Accueil Actualités - AFP A Zanzibar, la culture des algues prend l'eau
Actualités (AFP)
A Zanzibar, la culture des algues prend l'eau

Zanzibar (Tanzanie), 23 avr 2016 (AFP) -

Immergée jusqu'à la taille dans les eaux saphir de l'océan Indien, au large de Zanzibar, Mtumwa Vuai Ameir noue de jeunes pousses d'algues à des piquets en bois, et peste: les récoltes sont décimées par une eau devenue trop chaude alors que la concurrence asiatique enfonce l'"île aux épices".

"Nous sommes désespérés, certains cultivateurs ont été découragés et ont abandonné le travail", regrette Ameir, cultivatrice depuis plus de 20 ans, jetant un regard sur les plages de sables blanc jouxtant son village de Muungoni, sur l'île principale de cet archipel tanzanien semi-autonome.

Pendant que Zanzibar se demande si le réchauffement climatique doit être tenu pour responsable de récoltes désastreuses, la concurrence asiatique casse les prix et gagne des parts de marché.

Le spinosum cultivé à Zanzibar, une algue rouge, jouit d'une réputation mondiale. Cette algue est mangée ou utilisée pour confectionner des cosmétiques et médicaments en Asie, en Europe et en Amérique du Nord. Sa culture a débuté en 1989 sur l'archipel avec le soutien de l'université de Dar es Salaam.

Zanzibar est d'ailleurs le troisième producteur mondial de ce type d'algues, derrière l'Indonésie et les Philippines. Près de 24.000 fermiers, dont 80% de femmes, ont récolté plus de 16.000 tonnes d'algues en 2015, dont 90% de spinosum, selon le gouvernement local.
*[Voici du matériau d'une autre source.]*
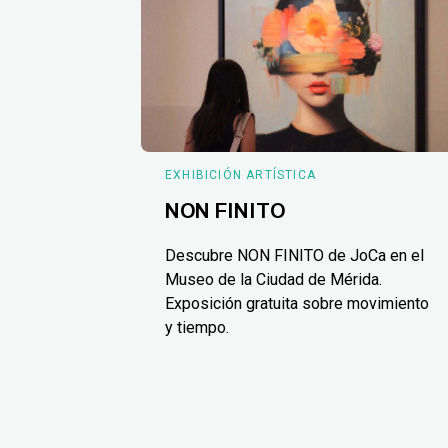
EXHIBICIÓN ARTÍSTICA
NON FINITO
Descubre NON FINITO de JoCa en el
Museo de la Ciudad de Mérida.
Exposición gratuita sobre movimiento
y tiempo.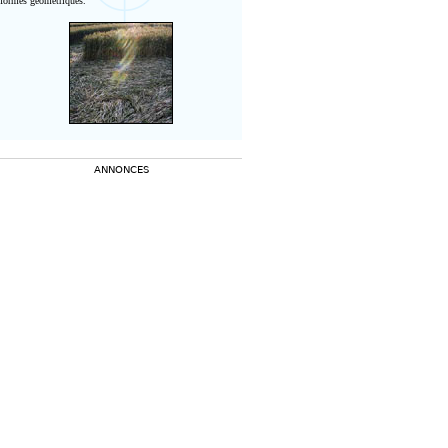
formes géométriques.
ANNONCES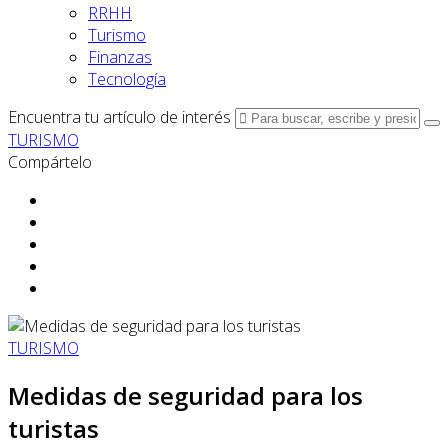
RRHH
Turismo
Finanzas
Tecnología
Encuentra tu artículo de interés
TURISMO
Compártelo
TURISMO
Medidas de seguridad para los
turistas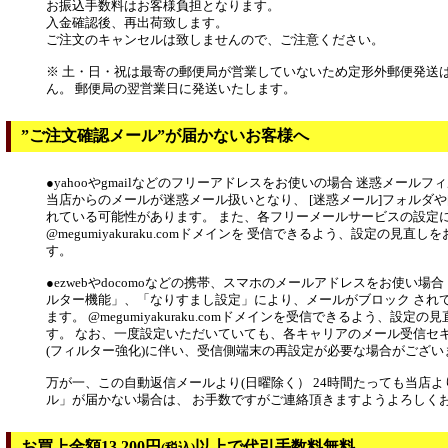
お振込手数料はお客様負担となります。
入金確認後、再出荷致します。
ご注文のキャンセルは致しませんので、ご注意ください。
※ 土・日・祝は最寄の郵便局が営業していないため定形外郵便発送
ん。 郵便局の翌営業日に発送いたします。
”ご注文確認メール”が届かないお客様へ
●yahooやgmailなどのフリーアドレスをお使いの場合 迷惑メール
当店からのメールが迷惑メール扱いとなり、 [迷惑メール]フォルダや
れている可能性があります。 また、各フリーメールサービスの設定
@megumiyakuraku.comドメインを 受信できるよう、設定の見直
す。
●ezwebやdocomoなどの携帯、スマホのメールアドレスをお使い場
ルター機能」、「なりすまし設定」により、メールがブロック され
ます。 @megumiyakuraku.comドメインを受信できるよう、設定
す。 なお、一度設定いただいていても、各キャリアのメール受信セ
(フィルター強化)に伴い、受信側端末の再設定が必要な場合がござい
万が一、この自動返信メールより(日曜除く） 24時間たっても当店
ル」が届かない場合は、 お手数ですがご連絡頂きますようよろしく
お買上金額13,200円
以上で代引手数料無料
(税込)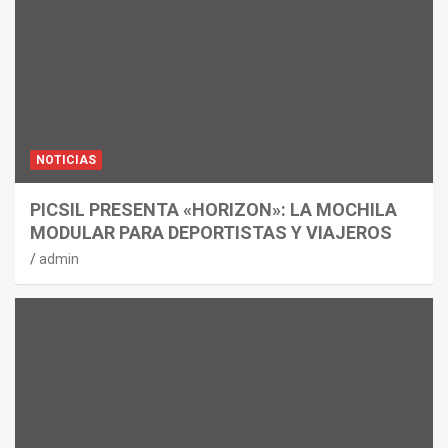
NOTICIAS
PICSIL PRESENTA «HORIZON»: LA MOCHILA
MODULAR PARA DEPORTISTAS Y VIAJEROS
admin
Dans une région où les sources de revenus sont rares, la culture des algues permet aux femmes de s'émanciper financièrement, dans une société à 98% musulmane.

Mais alors que la température idéale de l'eau pour la culture du spinosum est de 25 à 30 C°, elle grimpe par endroits jusqu'à plus de 31 C° autour de Zanzibar.

- Eaux plus profondes -

"Quand l'eau est trop chaude, les algues n'arrivent pas à bien se développer, et elles meurent", explique Narriman Jiddawi, biologiste de l'Institut des sciences marines (IMS) de l'université de Dar es-Salaam. "Beaucoup de femmes ont arrêté de cultiver les algues".

Constaté depuis 2012, le phénomène a pris une nouvelle dimension au premier trimestre: Zanzibar a produit un peu plus de 1.400 tonnes d'algues, contre plus de 3.300 tonnes au premier trimestre de 2015.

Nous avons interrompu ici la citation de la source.